Pasien dengan limfoma yang berpartisipasi dalam studi penelitian tentang metotreksat menemukan bahwa kanker mereka sering mengalami regresi setelah mereka berhenti minum obat. Hubungan antara metotreksat dan limfoma belum ditetapkan dengan obat lain yang menghambat sistem kekebalan dengan cara yang sama. Akibatnya, para peneliti percaya bahwa efek metotreksat pada EBV sekaligus menghambat sistem kekebalan untuk menahan virus adalah unik di antara jenis obat ini.

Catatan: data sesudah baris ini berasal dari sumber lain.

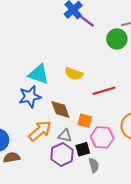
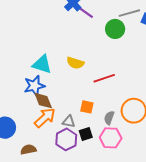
brown diamond: (60, 110) -> (43, 101), moved
pink hexagon: (102, 137) -> (111, 138), moved
brown semicircle: (12, 158) -> (28, 150), moved
gray semicircle: (94, 165) -> (109, 118), moved, turned -144

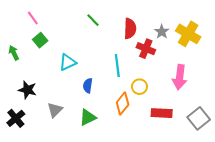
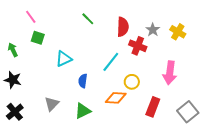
yellow cross: (188, 34) -> (178, 32), size x0.7
green square: (40, 40) -> (38, 38), turned -32
cyan line: (117, 66) -> (111, 62), turned 45
black star: (27, 90) -> (13, 80), moved
orange diamond: (123, 104) -> (116, 98), turned 55
red rectangle: (162, 113) -> (153, 107), turned -72

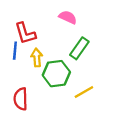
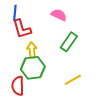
blue line: (15, 51) -> (15, 13), moved
green hexagon: (56, 74) -> (33, 68), moved

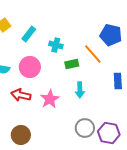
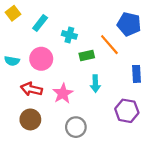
gray circle: (85, 128) -> (76, 127), moved
purple hexagon: (109, 133) -> (127, 111), moved
brown circle: (21, 135) -> (30, 119), moved

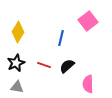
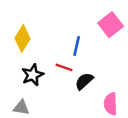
black star: (16, 63) -> (33, 75), moved
red line: (44, 65) -> (64, 67), moved

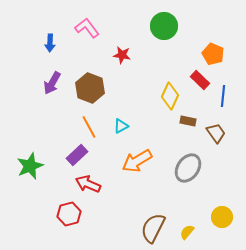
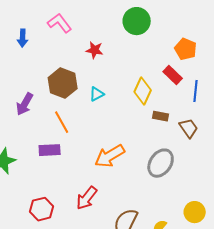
purple arrow: (52, 83) -> (25, 104), moved
cyan triangle: (121, 126) -> (97, 94), moved
purple rectangle: (77, 155) -> (50, 150), turned 40
red arrow: (88, 184) -> (87, 198), moved, turned -75

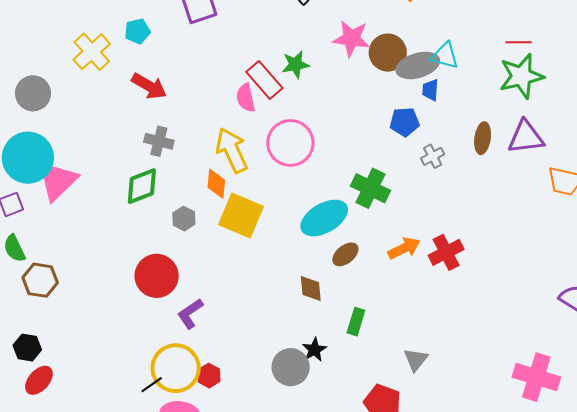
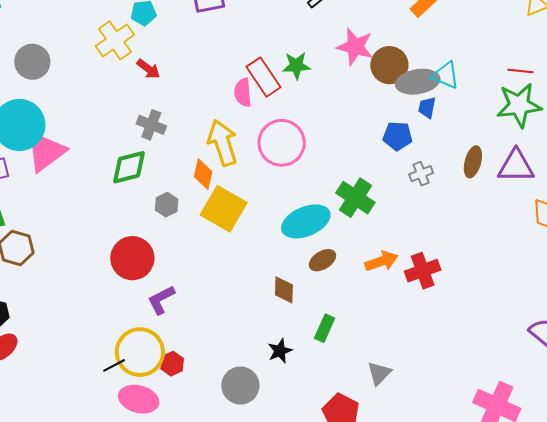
yellow cross: (92, 52) -> (115, 40), moved
red arrow: (149, 86) -> (148, 69), size x0.7
gray circle: (291, 367) -> (240, 386), moved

Selain hubungan antara metotreksat dan limfoma, obat ini juga dikaitkan dengan efek samping parah lainnya. Kerusakan hati, kerusakan paru-paru, dan kerusakan gastrointestinal semuanya telah dilaporkan. Saat obat menurunkan aktivitas sistem kekebalan, risiko tertular sejumlah infeksi berbahaya meningkat. Efek samping yang lebih umum termasuk rambut rontok, gusi lunak, dan kantuk.

Hanya dalam kasus yang jarang terjadi, pasien yang memakai obat ini benar-benar mengembangkan limfoma. Kasus-kasus ini biasanya muncul pada mereka yang telah menggunakan obat dalam jangka waktu yang lama. Seperti halnya pengobatan pengobatan, pasien harus mempertimbangkan manfaat potensial terhadap potensi risiko dengan penyedia layanan kesehatan mereka.